Top of DATA

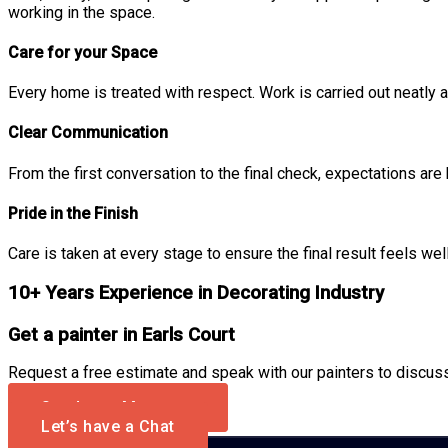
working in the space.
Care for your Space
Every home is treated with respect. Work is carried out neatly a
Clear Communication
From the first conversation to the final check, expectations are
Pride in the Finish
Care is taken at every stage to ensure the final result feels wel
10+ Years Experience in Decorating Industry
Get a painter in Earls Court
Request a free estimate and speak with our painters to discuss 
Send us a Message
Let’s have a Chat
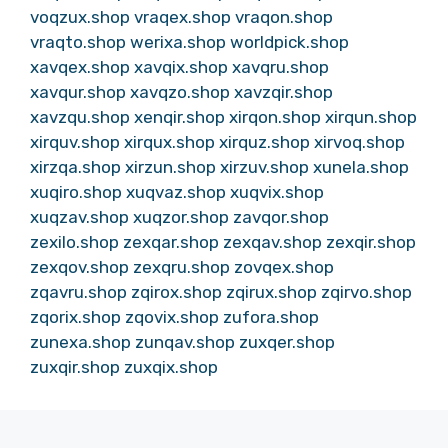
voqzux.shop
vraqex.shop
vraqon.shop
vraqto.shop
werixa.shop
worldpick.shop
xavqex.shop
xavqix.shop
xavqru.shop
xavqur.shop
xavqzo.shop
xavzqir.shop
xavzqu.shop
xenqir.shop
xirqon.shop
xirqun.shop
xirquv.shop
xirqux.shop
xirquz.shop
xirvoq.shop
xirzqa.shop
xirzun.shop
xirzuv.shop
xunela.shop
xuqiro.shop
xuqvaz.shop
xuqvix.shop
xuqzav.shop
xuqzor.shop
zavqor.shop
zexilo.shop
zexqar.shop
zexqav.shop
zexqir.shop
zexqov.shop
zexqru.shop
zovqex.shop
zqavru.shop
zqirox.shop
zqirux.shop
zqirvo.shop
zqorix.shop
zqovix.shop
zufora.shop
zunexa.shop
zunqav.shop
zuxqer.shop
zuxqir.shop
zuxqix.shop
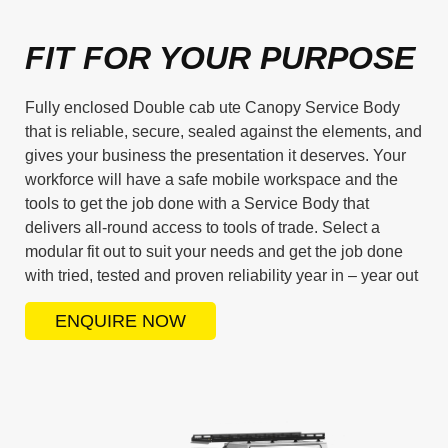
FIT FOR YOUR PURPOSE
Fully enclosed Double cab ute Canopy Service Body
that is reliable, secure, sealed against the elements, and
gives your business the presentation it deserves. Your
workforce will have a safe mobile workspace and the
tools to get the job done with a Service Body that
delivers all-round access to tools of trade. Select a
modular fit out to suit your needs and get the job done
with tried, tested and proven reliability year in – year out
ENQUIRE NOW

Bottom of DATA
Top of DATA

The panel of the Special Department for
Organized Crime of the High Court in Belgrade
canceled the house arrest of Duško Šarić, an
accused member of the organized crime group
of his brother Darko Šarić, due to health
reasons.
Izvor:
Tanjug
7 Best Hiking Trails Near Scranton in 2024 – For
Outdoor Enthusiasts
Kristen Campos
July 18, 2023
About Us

Bottom of DATA

WHAT YOU HAVE TO DO ▸ Retype exactly, and only, the lines above from the one where "that is reliable, secure, sealed" occurs up to and including the one where "ENQUIRE NOW" occurs.

RESULT BELOW ▸
that is reliable, secure, sealed against the elements, and
gives your business the presentation it deserves. Your
workforce will have a safe mobile workspace and the
tools to get the job done with a Service Body that
delivers all-round access to tools of trade. Select a
modular fit out to suit your needs and get the job done
with tried, tested and proven reliability year in – year out
ENQUIRE NOW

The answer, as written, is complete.